Playing quarterback requires a deep understanding of any offensive system. The qb is the player that, let’s not forget, touches the ball on almost every play, and the mere advancement of the pigskin – football’s fundamental offensive objective – relies on a clean transaction between quarterback and center, then either a) a completed pass from quarterback to receiver or b) a handoff or pitch on a running play. There is a lot of variation I failed to consider in that brief synopsis, but hey, I’m not an aspiring football coach, and besides, Fuessel isn’t a quarterback anyway.
At Lincoln-Way East High School, Fuessel did line up under center. As one of the state’s finest dual-threat signal callers, Fuessel earned first team all-state honors. But as he moves into the college ranks, Fuessel is expected to play wide receiver, and his deep knowledge of the spread offense from his days playing QB should help him more quickly understand his place on the outside.
What about next year?
Let me put it this way: if Fuessel doesn’t redshirt, something drastic – injuries, a collective downturn in ability, a sudden team-wide pandemic of typhoid fever (IDK?) – has happened to the receiving corps. Fuessel is a nice player with plenty of time to develop into a key contributor in future seasons. Right now, the focus is settling in on campus, cementing his position switch and learning from his receiver teammates as he tries to compete for playing time next season.
What about the future?
With four-star quarterbacks joining the Wildcats in the 2013 (Matt Alviti) and 2014 classes (Wheaton, Ill. QB Clayton Thorson recently gave his verbal commitment), Fuessel’s path back to the quarterback position is all but sealed off for good.
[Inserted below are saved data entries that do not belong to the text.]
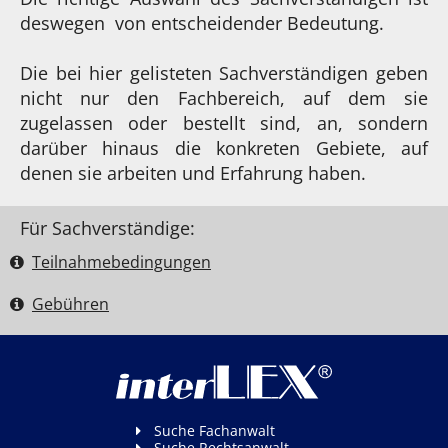
deswegen von entscheidender Bedeutung.
Die bei hier gelisteten Sachverständigen geben
nicht nur den Fachbereich, auf dem sie
zugelassen oder bestellt sind, an, sondern
darüber hinaus die konkreten Gebiete, auf
denen sie arbeiten und Erfahrung haben.
Für Sachverständige:
Teilnahme­bedingungen
Gebühren
Suche Fachanwalt
Suche Rechtsanwalt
He can still be used in specialty packages, and it never hurts to have another super-athletic and smart QB at the ready, just in case Alviti or Thorson (who may wind up at wide receiver, anyway) don’t meet their massive expectations, but more likely than not Fuessel has seen the last of his run at QB.
The next phase of his career will be at wide receiver. Northwestern’s current crop of veterans, which includes Christian Jones, Tony Jones and Rashad Lawrence, will graduate within the next two years, meaning Fuessel can compete for playing time after an assumed redshirt season. How much he ends up playing is anyone’s guess. Fuessel is an intelligent football player with a bright ceiling. Position aside, his versatility will find productive usage in some form in the Wildcats’ offensive plans.